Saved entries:
[Start of section]
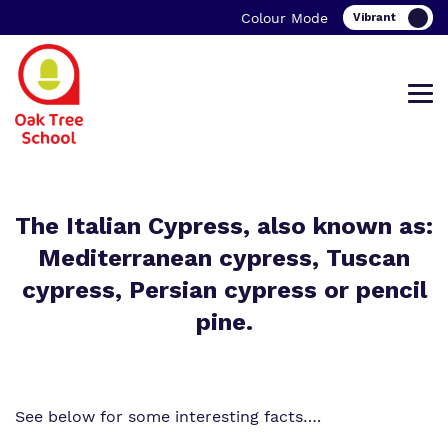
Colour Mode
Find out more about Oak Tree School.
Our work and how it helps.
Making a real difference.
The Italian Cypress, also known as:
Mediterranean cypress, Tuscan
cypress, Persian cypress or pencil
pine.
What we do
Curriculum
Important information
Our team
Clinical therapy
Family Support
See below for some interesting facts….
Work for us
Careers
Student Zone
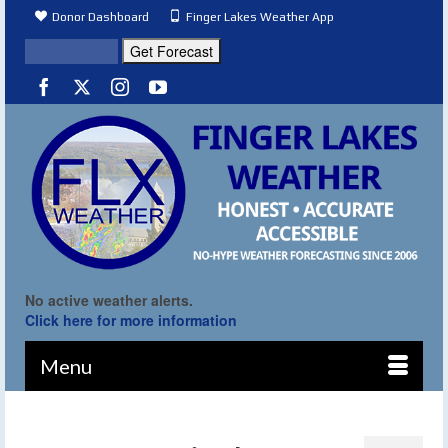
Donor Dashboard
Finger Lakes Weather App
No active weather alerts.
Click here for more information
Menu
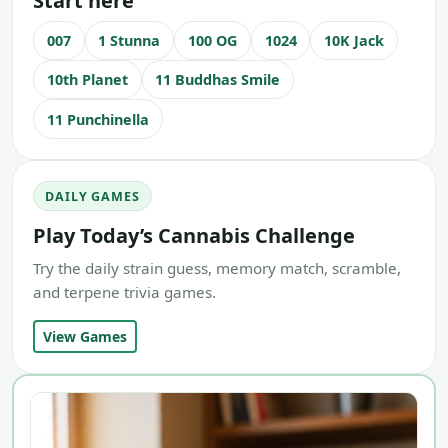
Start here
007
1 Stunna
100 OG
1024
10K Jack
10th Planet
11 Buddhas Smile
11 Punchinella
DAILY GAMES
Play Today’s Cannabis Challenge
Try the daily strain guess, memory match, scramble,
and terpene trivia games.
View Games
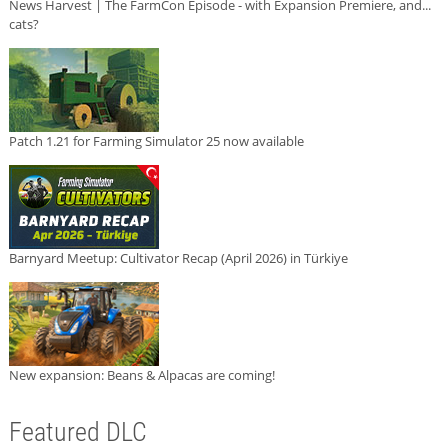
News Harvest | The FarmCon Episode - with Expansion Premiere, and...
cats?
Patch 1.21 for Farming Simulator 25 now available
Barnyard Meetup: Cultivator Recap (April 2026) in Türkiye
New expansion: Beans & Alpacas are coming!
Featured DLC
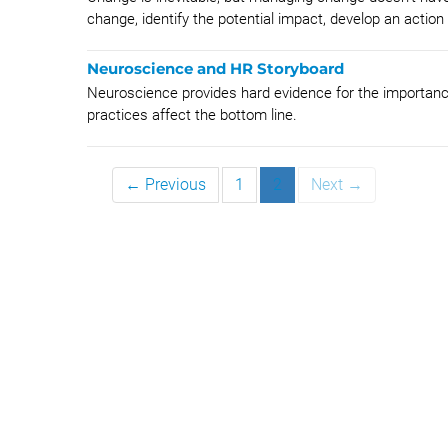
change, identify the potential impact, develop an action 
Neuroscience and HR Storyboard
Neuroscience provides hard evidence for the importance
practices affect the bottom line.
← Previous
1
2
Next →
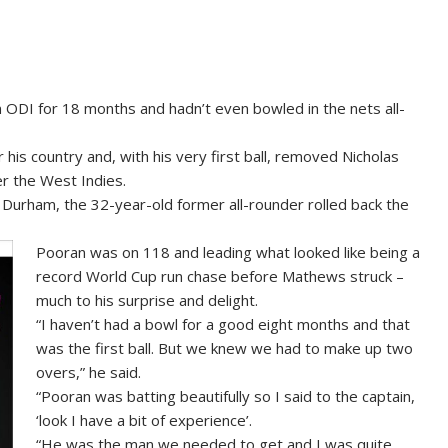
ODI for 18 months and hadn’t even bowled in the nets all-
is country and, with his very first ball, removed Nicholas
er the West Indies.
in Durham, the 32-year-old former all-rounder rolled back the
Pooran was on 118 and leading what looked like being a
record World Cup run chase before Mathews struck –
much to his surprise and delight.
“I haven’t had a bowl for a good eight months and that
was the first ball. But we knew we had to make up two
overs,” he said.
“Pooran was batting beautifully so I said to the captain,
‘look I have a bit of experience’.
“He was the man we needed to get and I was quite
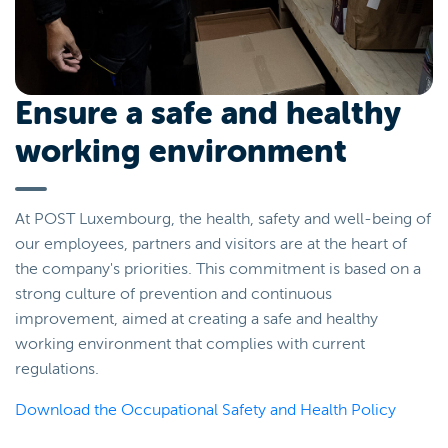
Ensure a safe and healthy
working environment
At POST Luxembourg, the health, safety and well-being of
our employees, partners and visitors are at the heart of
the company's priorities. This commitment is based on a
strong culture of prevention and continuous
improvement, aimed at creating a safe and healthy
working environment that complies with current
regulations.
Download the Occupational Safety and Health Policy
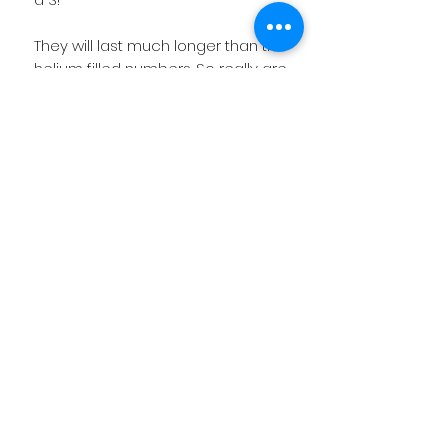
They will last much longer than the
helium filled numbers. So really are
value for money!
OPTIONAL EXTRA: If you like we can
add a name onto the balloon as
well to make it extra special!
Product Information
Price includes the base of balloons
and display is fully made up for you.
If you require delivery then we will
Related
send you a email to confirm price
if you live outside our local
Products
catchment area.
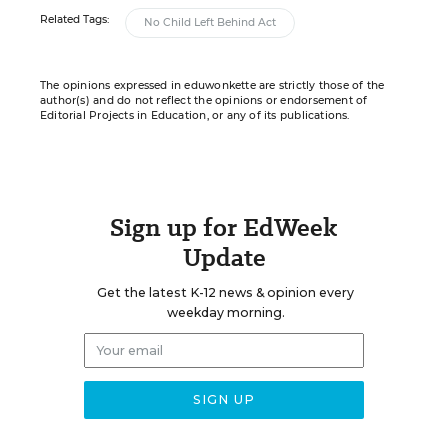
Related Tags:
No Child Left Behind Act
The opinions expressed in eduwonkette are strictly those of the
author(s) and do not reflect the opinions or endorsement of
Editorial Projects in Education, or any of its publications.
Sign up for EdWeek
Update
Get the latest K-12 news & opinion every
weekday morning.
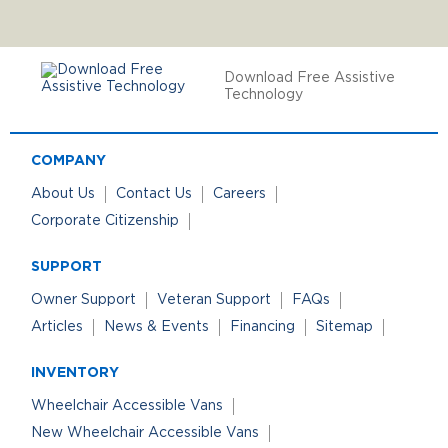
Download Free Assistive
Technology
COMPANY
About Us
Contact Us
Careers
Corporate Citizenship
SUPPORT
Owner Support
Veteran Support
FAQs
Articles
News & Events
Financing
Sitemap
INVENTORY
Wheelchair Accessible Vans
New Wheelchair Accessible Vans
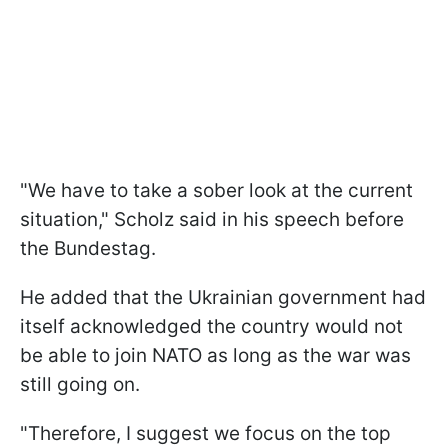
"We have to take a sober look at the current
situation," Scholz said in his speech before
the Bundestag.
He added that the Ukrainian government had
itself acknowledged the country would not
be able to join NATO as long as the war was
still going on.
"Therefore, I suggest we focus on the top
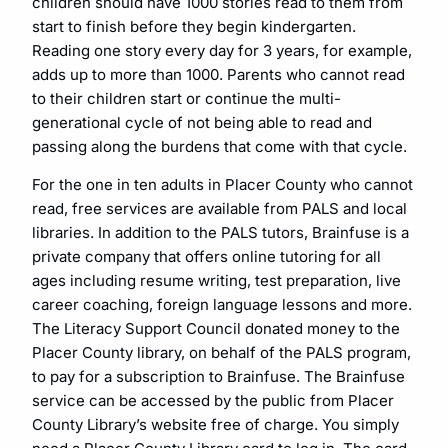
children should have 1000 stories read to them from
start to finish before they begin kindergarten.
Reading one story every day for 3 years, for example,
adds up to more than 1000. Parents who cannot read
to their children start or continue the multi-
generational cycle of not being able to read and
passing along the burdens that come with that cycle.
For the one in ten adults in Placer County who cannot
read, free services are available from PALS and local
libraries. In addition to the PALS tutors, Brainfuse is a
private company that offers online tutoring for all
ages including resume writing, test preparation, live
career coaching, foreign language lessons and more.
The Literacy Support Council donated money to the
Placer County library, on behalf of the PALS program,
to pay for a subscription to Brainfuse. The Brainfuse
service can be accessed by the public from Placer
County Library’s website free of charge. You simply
[End of section]
[Start of section]
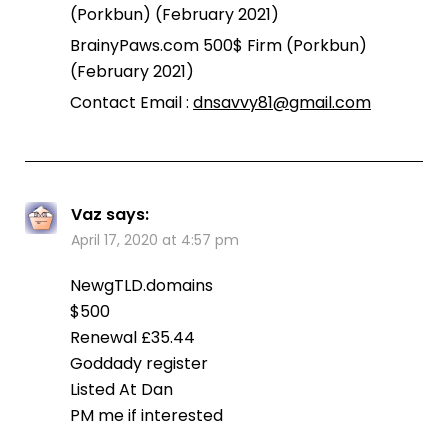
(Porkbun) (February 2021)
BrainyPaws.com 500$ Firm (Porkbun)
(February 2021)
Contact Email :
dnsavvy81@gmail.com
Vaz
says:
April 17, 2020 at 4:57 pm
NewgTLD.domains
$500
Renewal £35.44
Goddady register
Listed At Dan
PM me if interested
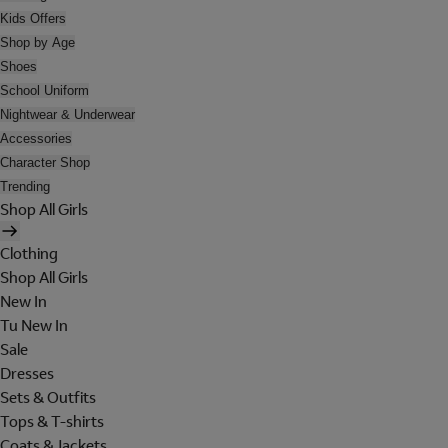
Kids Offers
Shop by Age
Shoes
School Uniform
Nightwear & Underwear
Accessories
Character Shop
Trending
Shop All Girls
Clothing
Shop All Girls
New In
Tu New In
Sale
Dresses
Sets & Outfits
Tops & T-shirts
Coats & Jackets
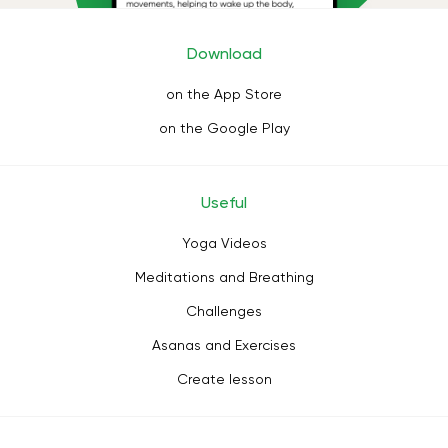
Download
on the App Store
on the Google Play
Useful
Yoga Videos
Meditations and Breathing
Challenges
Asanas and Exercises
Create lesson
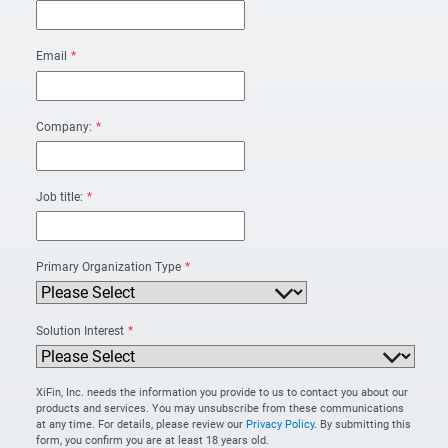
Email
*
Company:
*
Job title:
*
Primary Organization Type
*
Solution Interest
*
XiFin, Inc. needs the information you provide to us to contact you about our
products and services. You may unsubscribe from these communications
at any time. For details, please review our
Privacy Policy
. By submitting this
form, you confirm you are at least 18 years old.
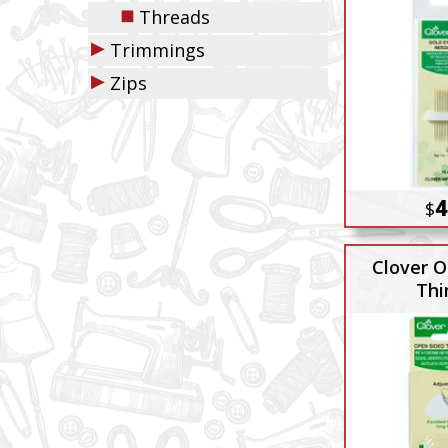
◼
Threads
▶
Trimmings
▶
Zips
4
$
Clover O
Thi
[End of section]
Give again, exactly as written above, every line from the one holding "Colour Mode" to the one holding "regulations.", with both ends kept and the pictures left out.

◆ **Reply to the task**:
Colour Mode
Find out more about Oak Tree School.
Our work and how it helps.
Making a real difference.
The Italian Cypress, also known as:
Mediterranean cypress, Tuscan
cypress, Persian cypress or pencil
pine.
What we do
Curriculum
Important information
Our team
Clinical therapy
Family Support
See below for some interesting facts….
Work for us
Careers
Student Zone
Donor Dashboard
Finger Lakes Weather App
No active weather alerts.
Click here for more information
Menu
Start here
007
1 Stunna
100 OG
1024
10K Jack
10th Planet
11 Buddhas Smile
11 Punchinella
DAILY GAMES
Play Today’s Cannabis Challenge
Try the daily strain guess, memory match, scramble,
and terpene trivia games.
View Games
News Harvest | The FarmCon Episode - with Expansion Premiere, and...
cats?
Patch 1.21 for Farming Simulator 25 now available
Barnyard Meetup: Cultivator Recap (April 2026) in Türkiye
New expansion: Beans & Alpacas are coming!
Featured DLC
change, identify the potential impact, develop an action 
Neuroscience and HR Storyboard
Neuroscience provides hard evidence for the importance
practices affect the bottom line.
← Previous
1
2
Next →
ODI for 18 months and hadn’t even bowled in the nets all-
is country and, with his very first ball, removed Nicholas
er the West Indies.
in Durham, the 32-year-old former all-rounder rolled back the
Pooran was on 118 and leading what looked like being a
record World Cup run chase before Mathews struck –
much to his surprise and delight.
“I haven’t had a bowl for a good eight months and that
was the first ball. But we knew we had to make up two
overs,” he said.
“Pooran was batting beautifully so I said to the captain,
‘look I have a bit of experience’.
“He was the man we needed to get and I was quite
Ensure a safe and healthy
working environment
At POST Luxembourg, the health, safety and well-being of
our employees, partners and visitors are at the heart of
the company's priorities. This commitment is based on a
strong culture of prevention and continuous
improvement, aimed at creating a safe and healthy
working environment that complies with current
regulations.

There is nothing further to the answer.